About this exercise:
Look through the entries. Copy each line that has the word "Muster".

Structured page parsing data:
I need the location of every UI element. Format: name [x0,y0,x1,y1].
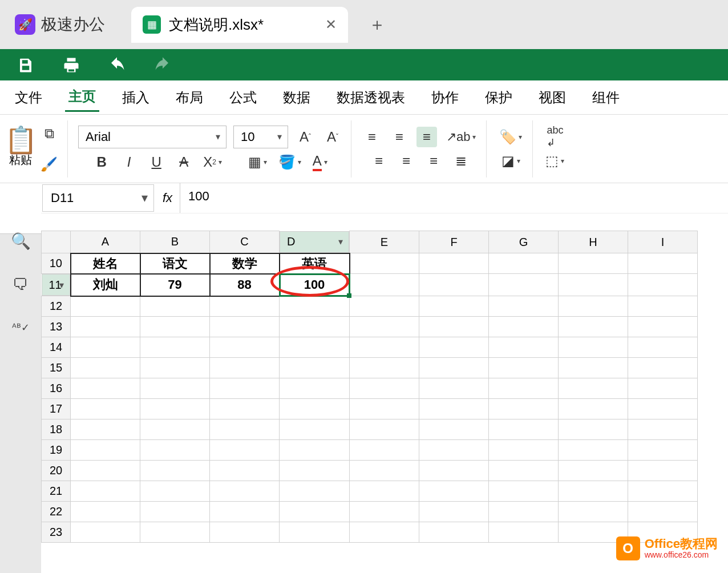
cell-I12[interactable] [628,296,698,317]
cell-C19[interactable] [210,440,280,461]
column-header-F[interactable]: F [419,231,489,253]
align-justify-button[interactable]: ≣ [451,151,471,171]
cell-E14[interactable] [350,337,419,358]
menu-protect[interactable]: 保护 [482,84,516,111]
cell-B12[interactable] [140,296,210,317]
cell-B11[interactable]: 79 [140,274,210,296]
cell-C15[interactable] [210,358,280,378]
cell-A17[interactable] [71,399,140,419]
cell-A22[interactable] [71,502,140,522]
cell-H10[interactable] [559,253,628,274]
cell-D15[interactable] [280,358,350,378]
cell-C18[interactable] [210,419,280,440]
cell-H14[interactable] [559,337,628,358]
close-tab-button[interactable]: ✕ [325,17,337,33]
cell-C14[interactable] [210,337,280,358]
print-button[interactable] [63,57,80,74]
cell-G11[interactable] [489,274,559,296]
row-header-12[interactable]: 12 [42,296,71,317]
cell-F23[interactable] [419,522,489,543]
row-header-21[interactable]: 21 [42,481,71,502]
cell-G21[interactable] [489,481,559,502]
cell-B14[interactable] [140,337,210,358]
wrap-text-button[interactable]: abc↲ [545,127,565,147]
cell-C16[interactable] [210,378,280,399]
spreadsheet-grid[interactable]: ABCDEFGHI10姓名语文数学英语11刘灿79881001213141516… [41,231,728,573]
cell-A12[interactable] [71,296,140,317]
cell-C17[interactable] [210,399,280,419]
cell-D12[interactable] [280,296,350,317]
cell-F16[interactable] [419,378,489,399]
cell-D16[interactable] [280,378,350,399]
cell-B10[interactable]: 语文 [140,253,210,274]
cell-A21[interactable] [71,481,140,502]
cell-F12[interactable] [419,296,489,317]
cell-B15[interactable] [140,358,210,378]
align-left-button[interactable]: ≡ [369,151,389,171]
cell-C10[interactable]: 数学 [210,253,280,274]
cell-B13[interactable] [140,317,210,337]
menu-file[interactable]: 文件 [11,84,46,111]
tab-document[interactable]: ▦ 文档说明.xlsx* ✕ [131,7,348,43]
column-header-I[interactable]: I [628,231,698,253]
cell-style-button[interactable]: ◪ [499,151,523,171]
menu-insert[interactable]: 插入 [119,84,153,111]
cell-E23[interactable] [350,522,419,543]
row-header-18[interactable]: 18 [42,419,71,440]
redo-button[interactable] [154,57,171,74]
row-header-16[interactable]: 16 [42,378,71,399]
menu-plugin[interactable]: 组件 [589,84,623,111]
cell-B23[interactable] [140,522,210,543]
cell-C20[interactable] [210,461,280,481]
cell-D21[interactable] [280,481,350,502]
cell-E13[interactable] [350,317,419,337]
cell-C22[interactable] [210,502,280,522]
cell-H21[interactable] [559,481,628,502]
menu-layout[interactable]: 布局 [172,84,207,111]
cell-B19[interactable] [140,440,210,461]
row-header-17[interactable]: 17 [42,399,71,419]
border-button[interactable]: ▦ [246,152,269,172]
cell-F11[interactable] [419,274,489,296]
cell-A20[interactable] [71,461,140,481]
cell-H11[interactable] [559,274,628,296]
menu-collab[interactable]: 协作 [428,84,462,111]
cell-I21[interactable] [628,481,698,502]
cell-D13[interactable] [280,317,350,337]
cell-B17[interactable] [140,399,210,419]
cell-E21[interactable] [350,481,419,502]
cell-E22[interactable] [350,502,419,522]
font-size-select[interactable]: 10 [233,126,288,148]
cell-H22[interactable] [559,502,628,522]
cell-G16[interactable] [489,378,559,399]
fx-icon[interactable]: fx [155,183,180,213]
undo-button[interactable] [108,57,126,74]
row-header-10[interactable]: 10 [42,253,71,274]
cell-C23[interactable] [210,522,280,543]
column-header-E[interactable]: E [350,231,419,253]
cell-D23[interactable] [280,522,350,543]
cell-G22[interactable] [489,502,559,522]
cell-F22[interactable] [419,502,489,522]
cell-B20[interactable] [140,461,210,481]
cell-I11[interactable] [628,274,698,296]
cell-G18[interactable] [489,419,559,440]
fill-color-button[interactable]: 🪣 [276,152,304,172]
spellcheck-icon[interactable]: ᴬᴮ✓ [10,317,31,338]
row-header-13[interactable]: 13 [42,317,71,337]
column-header-H[interactable]: H [559,231,628,253]
format-painter-button[interactable]: 🖌️ [39,154,59,175]
cell-G10[interactable] [489,253,559,274]
menu-data[interactable]: 数据 [280,84,314,111]
cell-D10[interactable]: 英语 [280,253,350,274]
cell-H13[interactable] [559,317,628,337]
cell-B21[interactable] [140,481,210,502]
cell-D17[interactable] [280,399,350,419]
cell-H16[interactable] [559,378,628,399]
cell-D18[interactable] [280,419,350,440]
row-header-19[interactable]: 19 [42,440,71,461]
name-box[interactable]: D11 [42,184,154,212]
cell-G14[interactable] [489,337,559,358]
row-header-14[interactable]: 14 [42,337,71,358]
cell-C21[interactable] [210,481,280,502]
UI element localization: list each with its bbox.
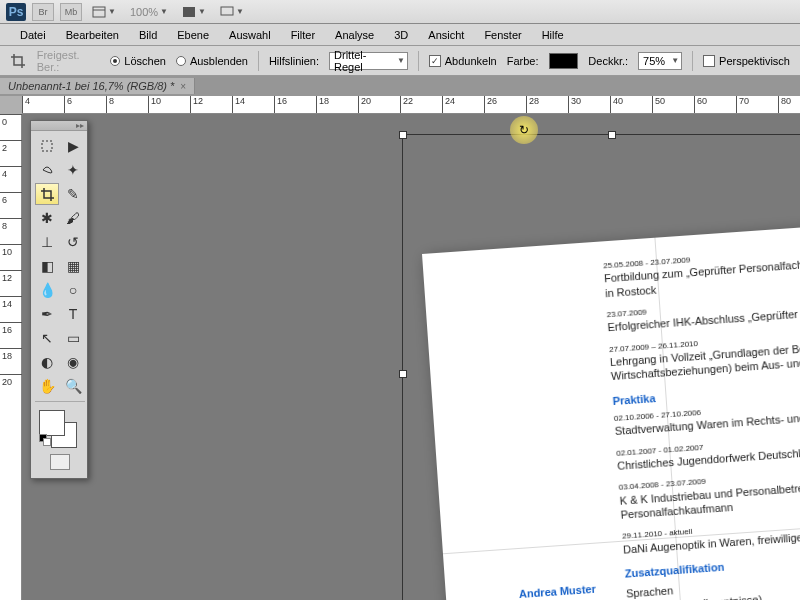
rotate-cursor-icon: ↻ [510,116,538,144]
options-bar: Freigest. Ber.: Löschen Ausblenden Hilfs… [0,46,800,76]
document-tab[interactable]: Unbenannt-1 bei 16,7% (RGB/8) *× [0,78,195,94]
minibridge-button[interactable]: Mb [60,3,82,21]
eraser-tool[interactable]: ◧ [35,255,59,277]
crop-handle-tc[interactable] [608,131,616,139]
tools-panel[interactable]: ▸▸ ▶ ✦ ✎ ✱ 🖌 ⊥ ↺ ◧ ▦ 💧 ○ ✒ T ↖ ▭ ◐ ◉ ✋ 🔍 [30,120,88,479]
bridge-button[interactable]: Br [32,3,54,21]
color-label: Farbe: [507,55,539,67]
dodge-tool[interactable]: ○ [61,279,85,301]
crop-area-label: Freigest. Ber.: [37,49,101,73]
panel-grip[interactable]: ▸▸ [31,121,87,131]
zoom-tool[interactable]: 🔍 [61,375,85,397]
3d-tool[interactable]: ◐ [35,351,59,373]
document-tab-bar: Unbenannt-1 bei 16,7% (RGB/8) *× [0,76,800,96]
vertical-ruler[interactable]: 02468101214161820 [0,114,22,600]
resume-content: 25.05.2008 - 23.07.2009Fortbildung zum „… [603,227,800,600]
default-colors-icon[interactable] [39,434,53,448]
zoom-dropdown[interactable]: 100%▼ [126,3,172,21]
delete-radio[interactable]: Löschen [110,55,166,67]
marquee-tool[interactable]: ▶ [61,135,85,157]
screen-dropdown[interactable]: ▼ [216,3,248,21]
crop-handle-tl[interactable] [399,131,407,139]
menu-analyse[interactable]: Analyse [325,26,384,44]
menu-bearbeiten[interactable]: Bearbeiten [56,26,129,44]
menu-bar: Datei Bearbeiten Bild Ebene Auswahl Filt… [0,24,800,46]
pen-tool[interactable]: ✒ [35,303,59,325]
dim-checkbox[interactable]: ✓Abdunkeln [429,55,497,67]
close-tab-icon[interactable]: × [180,81,186,92]
foreground-color[interactable] [39,410,65,436]
svg-rect-0 [93,7,105,17]
svg-rect-3 [221,7,233,15]
opacity-label: Deckkr.: [588,55,628,67]
eyedropper-tool[interactable]: ✎ [61,183,85,205]
svg-rect-4 [42,141,52,151]
document-page[interactable]: Andrea Muster Große Musterstraße 1317192… [422,205,800,600]
type-tool[interactable]: T [61,303,85,325]
menu-filter[interactable]: Filter [281,26,325,44]
shield-color[interactable] [549,53,579,69]
wand-tool[interactable]: ✦ [61,159,85,181]
shape-tool[interactable]: ▭ [61,327,85,349]
guides-label: Hilfslinien: [269,55,319,67]
move-tool[interactable] [35,135,59,157]
blur-tool[interactable]: 💧 [35,279,59,301]
canvas[interactable]: Andrea Muster Große Musterstraße 1317192… [22,114,800,600]
stamp-tool[interactable]: ⊥ [35,231,59,253]
opacity-dropdown[interactable]: 75% [638,52,682,70]
quickmask-button[interactable] [35,450,85,474]
crop-handle-ml[interactable] [399,370,407,378]
perspective-checkbox[interactable]: Perspektivisch [703,55,790,67]
arrange-dropdown[interactable]: ▼ [178,3,210,21]
3d-camera-tool[interactable]: ◉ [61,351,85,373]
menu-bild[interactable]: Bild [129,26,167,44]
lasso-tool[interactable] [35,159,59,181]
crop-tool[interactable] [35,183,59,205]
gradient-tool[interactable]: ▦ [61,255,85,277]
brush-tool[interactable]: 🖌 [61,207,85,229]
menu-ebene[interactable]: Ebene [167,26,219,44]
healing-tool[interactable]: ✱ [35,207,59,229]
menu-fenster[interactable]: Fenster [474,26,531,44]
title-bar: Ps Br Mb ▼ 100%▼ ▼ ▼ [0,0,800,24]
svg-rect-2 [183,7,195,17]
guides-dropdown[interactable]: Drittel-Regel [329,52,408,70]
menu-auswahl[interactable]: Auswahl [219,26,281,44]
view-dropdown[interactable]: ▼ [88,3,120,21]
path-tool[interactable]: ↖ [35,327,59,349]
hand-tool[interactable]: ✋ [35,375,59,397]
menu-ansicht[interactable]: Ansicht [418,26,474,44]
hide-radio[interactable]: Ausblenden [176,55,248,67]
color-wells[interactable] [35,406,85,448]
menu-hilfe[interactable]: Hilfe [532,26,574,44]
horizontal-ruler[interactable]: 4681012141618202224262830405060708090100… [22,96,800,114]
history-brush-tool[interactable]: ↺ [61,231,85,253]
app-icon[interactable]: Ps [6,3,26,21]
menu-3d[interactable]: 3D [384,26,418,44]
menu-datei[interactable]: Datei [10,26,56,44]
crop-tool-icon [10,52,27,70]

Your solution:
document-page[interactable]: Andrea Muster Große Musterstraße 1317192… [422,205,800,600]
canvas[interactable]: Andrea Muster Große Musterstraße 1317192… [22,114,800,600]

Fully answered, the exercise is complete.